Task objective | Please copy exactly every line from the one that contains "грудью. Фото – ЖенщиныШраги с гантелями лежа" to the end of the data below, with both ends included and no other lines.

Input records |
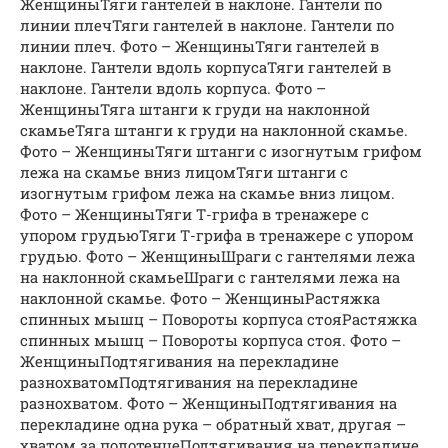
ЖенщиныТяги гантелей в наклоне. Гантели по
линии плечТяги гантелей в наклоне. Гантели по
линии плеч. Фото – ЖенщиныТяги гантелей в
наклоне. Гантели вдоль корпусаТяги гантелей в
наклоне. Гантели вдоль корпуса. Фото –
ЖенщиныТяга штанги к груди на наклонной
скамьеТяга штанги к груди на наклонной скамье.
Фото – ЖенщиныТяги штанги с изогнутым грифом
лежа на скамье вниз лицомТяги штанги с
изогнутым грифом лежа на скамье вниз лицом.
Фото – ЖенщиныТяги Т-грифа в тренажере с
упором грудьюТяги Т-грифа в тренажере с упором
грудью. Фото – ЖенщиныШраги с гантелями лежа
на наклонной скамьеШраги с гантелями лежа на
наклонной скамье. Фото – ЖенщиныРастяжка
спинных мышц – Повороты корпуса стояРастяжка
спинных мышц – Повороты корпуса стоя. Фото –
ЖенщиныПодтягивания на перекладине
разнохватомПодтягивания на перекладине
разнохватом. Фото – ЖенщиныПодтягивания на
перекладине одна рука – обратный хват, другая –
хватом за полотенцеПодтягивания на перекладине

Response area |
грудью. Фото – ЖенщиныШраги с гантелями лежа
на наклонной скамьеШраги с гантелями лежа на
наклонной скамье. Фото – ЖенщиныРастяжка
спинных мышц – Повороты корпуса стояРастяжка
спинных мышц – Повороты корпуса стоя. Фото –
ЖенщиныПодтягивания на перекладине
разнохватомПодтягивания на перекладине
разнохватом. Фото – ЖенщиныПодтягивания на
перекладине одна рука – обратный хват, другая –
хватом за полотенцеПодтягивания на перекладине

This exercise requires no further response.